What the exercise asks: From the top of the entries, reproduce each line exactly, stopping after the line that contains "Wingers has previously". Omit pictures.

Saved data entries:

[Start of section]

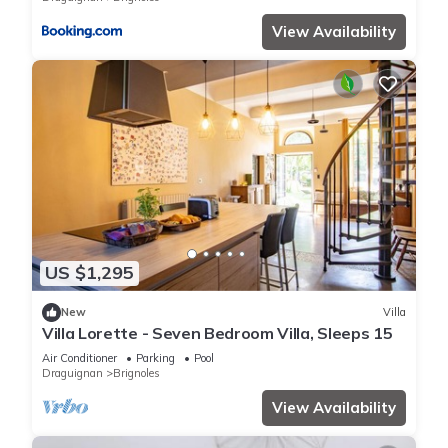
View Availability
US $1,295
New
Villa
Villa Lorette - Seven Bedroom Villa, Sleeps 15
Air Conditioner
Parking
Pool
Draguignan
Brignoles
View Availability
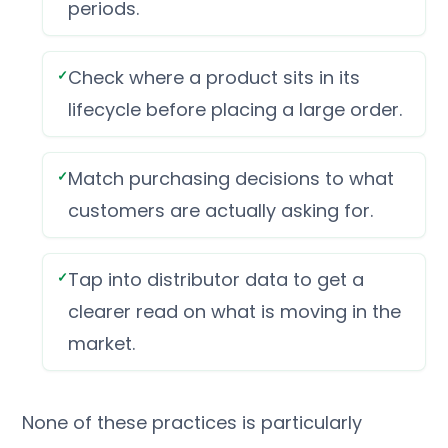
periods.
Check where a product sits in its
lifecycle before placing a large order.
Match purchasing decisions to what
customers are actually asking for.
Tap into distributor data to get a
clearer read on what is moving in the
market.
None of these practices is particularly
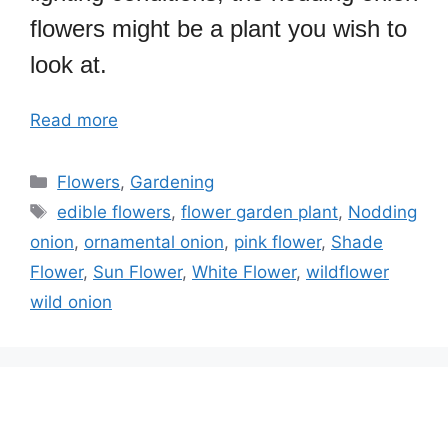
flowers might be a plant you wish to
look at.
Read more
Categories
Flowers
,
Gardening
Tags
edible flowers
,
flower garden plant
,
Nodding
onion
,
ornamental onion
,
pink flower
,
Shade
Flower
,
Sun Flower
,
White Flower
,
wildflower
wild onion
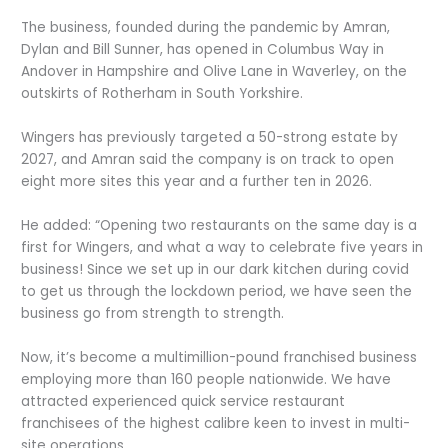
The business, founded during the pandemic by Amran,
Dylan and Bill Sunner, has opened in Columbus Way in
Andover in Hampshire and Olive Lane in Waverley, on the
outskirts of Rotherham in South Yorkshire.
Wingers has previously targeted a 50-strong estate by
2027, and Amran said the company is on track to open
eight more sites this year and a further ten in 2026.
He added: “Opening two restaurants on the same day is a
first for Wingers, and what a way to celebrate five years in
business! Since we set up in our dark kitchen during covid
to get us through the lockdown period, we have seen the
business go from strength to strength.
Now, it’s become a multimillion-pound franchised business
employing more than 160 people nationwide. We have
attracted experienced quick service restaurant
franchisees of the highest calibre keen to invest in multi-
site operations.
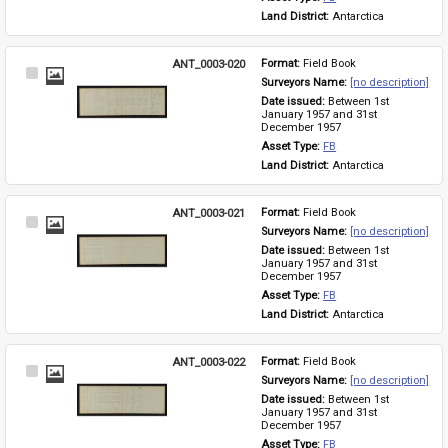
Land District: 
Antarctica
ANT_0003-020
Format: 
Field Book
Select
Surveyors Name: 
[no description]
Item
Date issued: 
Between 1st 
January 1957 and 31st 
December 1957
Asset Type: 
FB
Land District: 
Antarctica
ANT_0003-021
Format: 
Field Book
Select
Surveyors Name: 
[no description]
Item
Date issued: 
Between 1st 
January 1957 and 31st 
December 1957
Asset Type: 
FB
Land District: 
Antarctica
ANT_0003-022
Format: 
Field Book
Select
Surveyors Name: 
[no description]
Item
Date issued: 
Between 1st 
January 1957 and 31st 
December 1957
Asset Type: 
FB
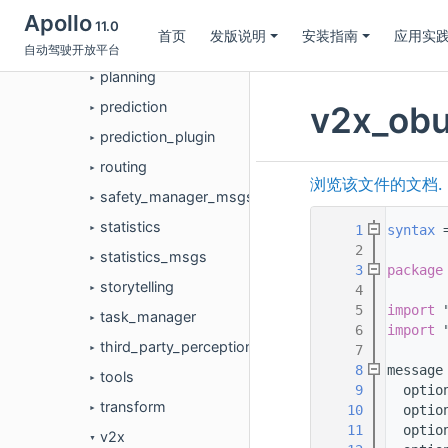
monitor
Apollo
►
11.0
首页
发版说明
安装指南
应用实
perception
自动驾驶开放平台
►
planning
►
prediction
v2x_obu
►
prediction_plugin
►
routing
►
浏览该文件的文档.
safety_manager_msgs
►
statistics
    1
syntax
 
►
    2
statistics_msgs
►
    3
package
storytelling
    4
►
    5
import
 
task_manager
►
    6
import
 
third_party_perception
    7
►
    8
message
tools
►
    9
  optio
transform
   10
  optio
►
   11
  optio
v2x
▼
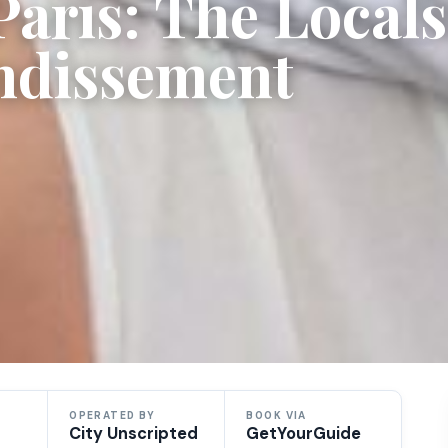
aris: The Locals
ondissement
OPERATED BY
BOOK VIA
City Unscripted
GetYourGuide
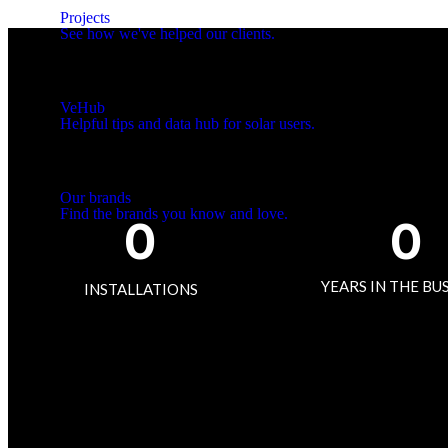
Projects
See how we've helped our clients.
VeHub
Helpful tips and data hub for solar users.
Our brands
Find the brands you know and love.
0
0
More...
YEARS IN THE BU
INSTALLATIONS
Finance
Rebates
Claims
Commercial
Residential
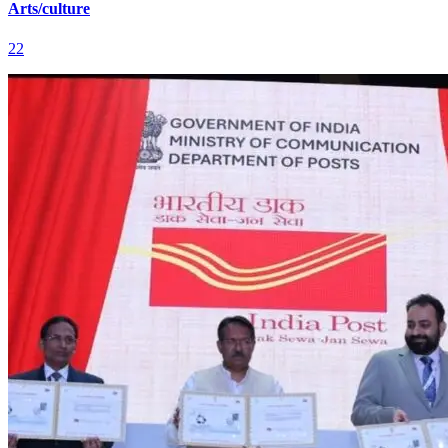
Arts/culture
22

[End of section]

Expected answer:
View Availability
US $1,295
New
Villa
Villa Lorette - Seven Bedroom Villa, Sleeps 15
Air Conditioner
Parking
Pool
Draguignan
Brignoles
View Availability
periods.
Check where a product sits in its
lifecycle before placing a large order.
Match purchasing decisions to what
customers are actually asking for.
Tap into distributor data to get a
clearer read on what is moving in the
market.
None of these practices is particularly
flowers might be a plant you wish to
look at.
Read more
Categories
Flowers
,
Gardening
Tags
edible flowers
,
flower garden plant
,
Nodding
onion
,
ornamental onion
,
pink flower
,
Shade
Flower
,
Sun Flower
,
White Flower
,
wildflower
wild onion
The business, founded during the pandemic by Amran,
Dylan and Bill Sunner, has opened in Columbus Way in
Andover in Hampshire and Olive Lane in Waverley, on the
outskirts of Rotherham in South Yorkshire.
Wingers has previously targeted a 50-strong estate by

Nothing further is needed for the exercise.